With this integrated approach, you can develop applications that offer deeper insights and greater operational efficiency. The enriched data set from IIoT, combined with traditional system data, provides a robust foundation for innovative applications that drive business success.
Building Value-Adding Applications
Previously, the lack of comprehensive data sets made it challenging to develop applications that could provide a complete picture of operations. Now, with the integration of IIoT data, building robust and insightful applications in low-code/no-code application development platforms is possible. Here are two specific examples:
Production Dashboards
Production dashboards consolidate data into a single view, allowing operators to make real-time decisions based on comprehensive insights. The addition of IIoT data brings new dimensions to these dashboards:
- OEE (Overall Equipment Effectiveness): Measure the efficiency of production processes with real-time data.
- Correlation Analysis: Analyze the relationship between environmental conditions and optimal/suboptimal yields using sensor data.
- Predictive Maintenance Analysis: Compare MES quality data with IIoT data to predict maintenance needs.
- Yield and Scrap Analysis: Monitor production yields and identify areas to reduce scrap.
- Productivity Rates: Track overall productivity and identify bottlenecks using real-time machine data.
Predictive Maintenance and Equipment Calibration
Building triggers and alerts into your production dashboard can enhance predictive maintenance and equipment calibration.

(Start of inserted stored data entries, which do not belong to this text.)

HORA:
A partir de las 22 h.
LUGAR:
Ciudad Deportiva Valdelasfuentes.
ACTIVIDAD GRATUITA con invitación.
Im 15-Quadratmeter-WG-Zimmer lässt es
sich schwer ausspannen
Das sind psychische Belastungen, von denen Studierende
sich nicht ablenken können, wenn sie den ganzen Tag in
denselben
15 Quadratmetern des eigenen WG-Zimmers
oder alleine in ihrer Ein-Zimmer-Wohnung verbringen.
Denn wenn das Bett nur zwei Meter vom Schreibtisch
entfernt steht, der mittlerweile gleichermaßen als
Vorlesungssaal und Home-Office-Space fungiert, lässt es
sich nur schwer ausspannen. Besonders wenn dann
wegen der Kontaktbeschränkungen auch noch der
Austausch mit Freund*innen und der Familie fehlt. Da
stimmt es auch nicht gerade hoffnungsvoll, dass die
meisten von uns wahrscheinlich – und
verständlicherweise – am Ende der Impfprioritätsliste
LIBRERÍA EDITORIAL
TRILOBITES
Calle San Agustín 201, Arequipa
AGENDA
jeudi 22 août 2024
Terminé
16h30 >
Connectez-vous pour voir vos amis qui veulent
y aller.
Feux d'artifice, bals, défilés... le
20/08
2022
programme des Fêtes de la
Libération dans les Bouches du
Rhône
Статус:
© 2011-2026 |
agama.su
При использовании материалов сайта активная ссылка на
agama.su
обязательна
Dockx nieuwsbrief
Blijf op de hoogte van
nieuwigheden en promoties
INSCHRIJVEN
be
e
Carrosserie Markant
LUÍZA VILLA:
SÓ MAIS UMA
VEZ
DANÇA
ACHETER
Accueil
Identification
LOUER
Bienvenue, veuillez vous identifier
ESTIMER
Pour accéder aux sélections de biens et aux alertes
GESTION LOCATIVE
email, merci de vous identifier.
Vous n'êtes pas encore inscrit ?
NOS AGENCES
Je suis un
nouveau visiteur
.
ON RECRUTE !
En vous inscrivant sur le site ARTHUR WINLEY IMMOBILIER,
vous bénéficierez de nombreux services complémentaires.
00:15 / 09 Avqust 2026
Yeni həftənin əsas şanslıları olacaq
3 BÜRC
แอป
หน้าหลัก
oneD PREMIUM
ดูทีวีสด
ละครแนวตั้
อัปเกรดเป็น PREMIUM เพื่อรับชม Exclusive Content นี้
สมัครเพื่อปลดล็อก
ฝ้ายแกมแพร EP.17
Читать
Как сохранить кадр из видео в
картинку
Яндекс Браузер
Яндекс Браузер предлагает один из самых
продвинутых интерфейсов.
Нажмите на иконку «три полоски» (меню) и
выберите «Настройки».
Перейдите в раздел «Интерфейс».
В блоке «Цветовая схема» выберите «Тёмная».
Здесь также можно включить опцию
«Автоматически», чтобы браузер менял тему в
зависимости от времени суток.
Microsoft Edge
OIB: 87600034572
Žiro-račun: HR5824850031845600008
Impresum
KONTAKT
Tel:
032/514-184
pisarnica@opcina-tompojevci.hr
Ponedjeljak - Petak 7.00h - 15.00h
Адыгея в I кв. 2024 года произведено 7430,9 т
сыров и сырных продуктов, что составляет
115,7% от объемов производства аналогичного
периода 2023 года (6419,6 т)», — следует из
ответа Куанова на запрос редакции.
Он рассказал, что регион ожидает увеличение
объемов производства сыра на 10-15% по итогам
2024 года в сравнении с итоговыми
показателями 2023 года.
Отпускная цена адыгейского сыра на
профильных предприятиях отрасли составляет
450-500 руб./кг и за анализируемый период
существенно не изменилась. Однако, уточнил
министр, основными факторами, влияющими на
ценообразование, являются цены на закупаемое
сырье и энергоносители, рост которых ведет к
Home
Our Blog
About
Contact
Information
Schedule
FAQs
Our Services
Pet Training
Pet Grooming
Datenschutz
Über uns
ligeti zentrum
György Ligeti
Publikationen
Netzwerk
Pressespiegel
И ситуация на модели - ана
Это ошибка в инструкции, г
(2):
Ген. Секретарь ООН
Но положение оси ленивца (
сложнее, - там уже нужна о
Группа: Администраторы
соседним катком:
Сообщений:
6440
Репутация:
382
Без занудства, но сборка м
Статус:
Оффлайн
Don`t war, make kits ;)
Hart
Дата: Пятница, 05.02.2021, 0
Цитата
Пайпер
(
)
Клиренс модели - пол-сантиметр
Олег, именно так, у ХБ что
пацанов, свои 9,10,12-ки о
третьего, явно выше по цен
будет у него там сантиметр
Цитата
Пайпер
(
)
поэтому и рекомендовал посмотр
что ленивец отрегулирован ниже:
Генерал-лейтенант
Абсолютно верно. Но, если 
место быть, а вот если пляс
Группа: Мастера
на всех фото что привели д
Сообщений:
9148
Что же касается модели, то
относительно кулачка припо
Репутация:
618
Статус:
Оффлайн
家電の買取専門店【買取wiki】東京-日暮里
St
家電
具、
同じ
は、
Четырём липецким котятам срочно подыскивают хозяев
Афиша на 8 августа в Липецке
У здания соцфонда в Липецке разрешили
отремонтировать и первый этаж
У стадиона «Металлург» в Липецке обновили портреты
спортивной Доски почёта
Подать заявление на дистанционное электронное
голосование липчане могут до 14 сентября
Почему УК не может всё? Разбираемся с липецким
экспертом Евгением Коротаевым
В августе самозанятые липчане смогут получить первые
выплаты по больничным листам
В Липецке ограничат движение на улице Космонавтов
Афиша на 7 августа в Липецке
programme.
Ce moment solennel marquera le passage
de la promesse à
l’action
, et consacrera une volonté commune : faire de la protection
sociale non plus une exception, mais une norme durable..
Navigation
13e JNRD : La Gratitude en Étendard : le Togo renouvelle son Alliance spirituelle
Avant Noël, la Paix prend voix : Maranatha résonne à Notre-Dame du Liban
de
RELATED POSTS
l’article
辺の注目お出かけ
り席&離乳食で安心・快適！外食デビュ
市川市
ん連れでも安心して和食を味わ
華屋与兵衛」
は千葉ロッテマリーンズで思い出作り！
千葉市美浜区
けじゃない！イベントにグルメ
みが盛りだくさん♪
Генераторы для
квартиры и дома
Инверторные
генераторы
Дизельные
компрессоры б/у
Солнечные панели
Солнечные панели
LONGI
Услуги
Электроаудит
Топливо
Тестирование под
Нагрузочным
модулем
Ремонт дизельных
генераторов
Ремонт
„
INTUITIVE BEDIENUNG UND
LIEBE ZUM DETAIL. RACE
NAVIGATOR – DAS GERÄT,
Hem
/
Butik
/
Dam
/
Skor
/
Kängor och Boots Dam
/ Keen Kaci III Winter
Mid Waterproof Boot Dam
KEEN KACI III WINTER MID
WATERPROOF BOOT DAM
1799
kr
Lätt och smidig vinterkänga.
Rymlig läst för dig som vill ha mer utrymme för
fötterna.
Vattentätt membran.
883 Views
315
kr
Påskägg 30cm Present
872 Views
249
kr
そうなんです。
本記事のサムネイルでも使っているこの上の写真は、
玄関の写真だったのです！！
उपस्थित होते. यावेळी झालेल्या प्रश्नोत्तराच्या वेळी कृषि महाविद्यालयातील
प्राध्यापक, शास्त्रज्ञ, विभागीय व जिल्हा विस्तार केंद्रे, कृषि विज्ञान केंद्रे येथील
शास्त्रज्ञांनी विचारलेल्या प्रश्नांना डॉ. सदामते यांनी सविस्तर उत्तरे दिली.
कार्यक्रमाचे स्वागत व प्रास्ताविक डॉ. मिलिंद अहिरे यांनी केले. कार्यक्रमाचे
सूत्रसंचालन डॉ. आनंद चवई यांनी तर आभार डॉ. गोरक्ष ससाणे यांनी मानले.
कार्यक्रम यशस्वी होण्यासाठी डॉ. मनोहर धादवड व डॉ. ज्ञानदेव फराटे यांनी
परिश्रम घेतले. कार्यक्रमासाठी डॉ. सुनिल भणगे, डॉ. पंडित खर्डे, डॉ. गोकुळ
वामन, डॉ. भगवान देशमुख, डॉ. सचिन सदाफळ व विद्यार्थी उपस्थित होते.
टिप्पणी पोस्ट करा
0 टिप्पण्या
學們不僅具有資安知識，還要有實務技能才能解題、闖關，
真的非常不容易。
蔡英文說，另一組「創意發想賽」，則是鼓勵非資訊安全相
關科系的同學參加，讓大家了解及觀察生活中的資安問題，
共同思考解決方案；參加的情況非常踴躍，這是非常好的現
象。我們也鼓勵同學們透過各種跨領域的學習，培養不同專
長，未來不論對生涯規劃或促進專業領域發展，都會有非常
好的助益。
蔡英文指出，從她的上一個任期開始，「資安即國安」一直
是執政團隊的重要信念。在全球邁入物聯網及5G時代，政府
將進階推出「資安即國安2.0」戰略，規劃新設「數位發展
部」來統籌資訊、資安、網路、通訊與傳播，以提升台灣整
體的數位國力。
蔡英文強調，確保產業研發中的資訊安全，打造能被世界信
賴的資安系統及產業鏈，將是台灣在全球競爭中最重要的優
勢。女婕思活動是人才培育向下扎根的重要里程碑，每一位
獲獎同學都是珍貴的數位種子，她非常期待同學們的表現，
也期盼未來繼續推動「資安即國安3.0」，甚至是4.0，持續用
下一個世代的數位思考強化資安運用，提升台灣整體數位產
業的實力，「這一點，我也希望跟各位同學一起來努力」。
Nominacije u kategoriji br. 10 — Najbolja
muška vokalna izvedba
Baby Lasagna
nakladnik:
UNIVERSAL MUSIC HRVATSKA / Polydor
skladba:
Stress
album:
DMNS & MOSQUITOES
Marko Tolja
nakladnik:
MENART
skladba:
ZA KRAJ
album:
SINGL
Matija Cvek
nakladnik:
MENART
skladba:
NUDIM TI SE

This application allows for:
- Machine Health Monitoring: Use data from ERP, Thinaer, and MES to assess machine health in real-time.
- Tool Calibration Requirements: Determine calibration needs based on combined data sources.
- Real-Time Alerts: Generate alerts based on real-time data calculations to ensure timely maintenance and calibration.
Historically, these applications could be built but they were missing key data sets across your operations. Now, getting data from the shop floor, warehouse, or hangar allows you to build applications that enable you to make decisions with a complete data picture.
Conclusion
Integrating IIoT with low-code/no-code platforms empowers businesses to quickly and efficiently develop applications that leverage real-time data insights. By deploying IIoT solutions, having a solid data strategy, and building value-adding applications, organizations can unlock the full potential of their IIoT investments. Embrace this transformative approach to drive innovation and stay ahead in the competitive landscape.